● Assigned task
Pull every line holding the string "kennel" from the records below.

● Material provided
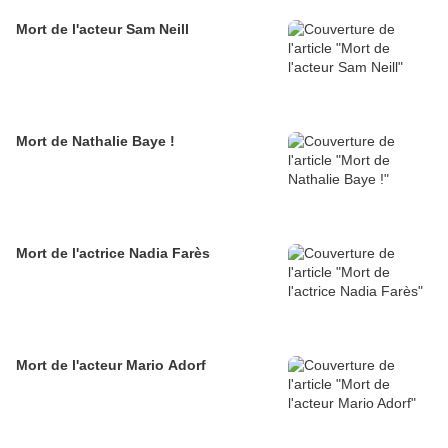
Mort de l'acteur Sam Neill
Mort de Nathalie Baye !
Mort de l'actrice Nadia Farès
Mort de l'acteur Mario Adorf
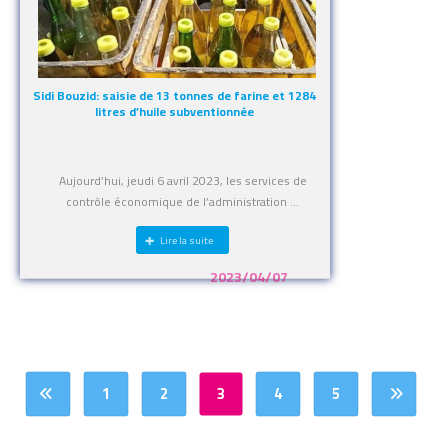
Sidi Bouzid: saisie de 13 tonnes de farine et 1284
litres d’huile subventionnée
Aujourd’hui, jeudi 6 avril 2023, les services de
contrôle économique de l’administration ...
Lire la suite
2023/04/07
1
2
3
4
5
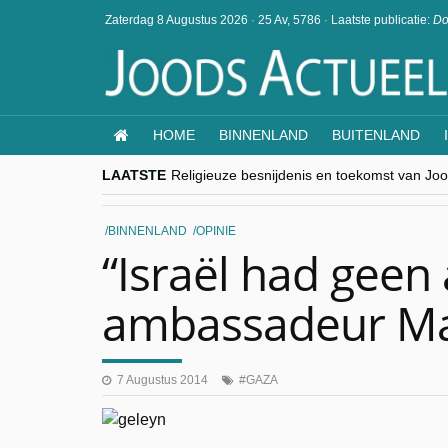
Zaterdag 8 Augustus 2026
·
25 Av, 5786
·
Laatste publicatie:
Do
HOME
BINNENLAND
BUITENLAND
LAATSTE
Religieuze besnijdenis en toekomst van Jood
“Besnijdenisdebat toont hoe moeilijk seculi
CITYTRIP | ROEMENIË – Boekarest: de ver
“Vandaag zit elke Jood in België op de bek
BINNENLAND
OPINIE
goKosher lanceert nieuwe website en same
“Israël had geen
ambassadeur Ma
7 Augustus 2014
GAZA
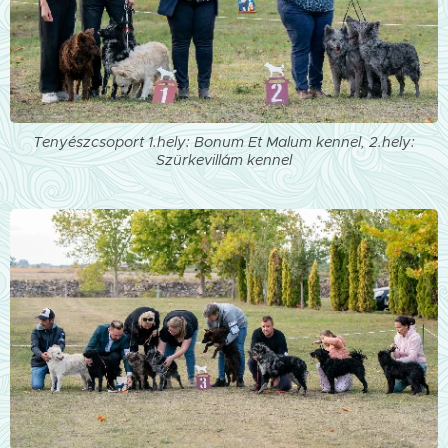
Tenyészcsoport 1.hely: Bonum Et Malum kennel, 2.hely:
Szürkevillám kennel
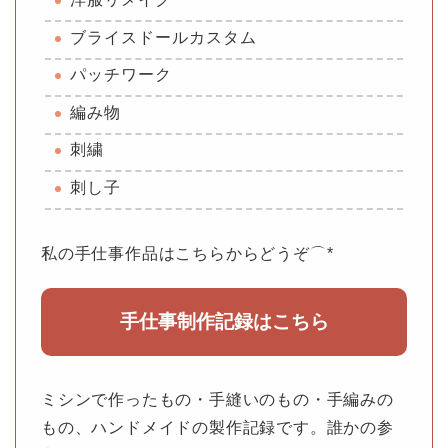
ブライスドールカスタム
パッチワーク
編み物
刺繍
刺し子
私の手仕事作品はこちらからどうぞ⌒*
手仕事制作記録はこちら
ミシンで作ったもの・手縫いのもの・手編みの
もの、ハンドメイドの製作記録です。誰かの参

● Solution to this exercise
Tenyészcsoport 1.hely: Bonum Et Malum kennel, 2.hely:
Szürkevillám kennel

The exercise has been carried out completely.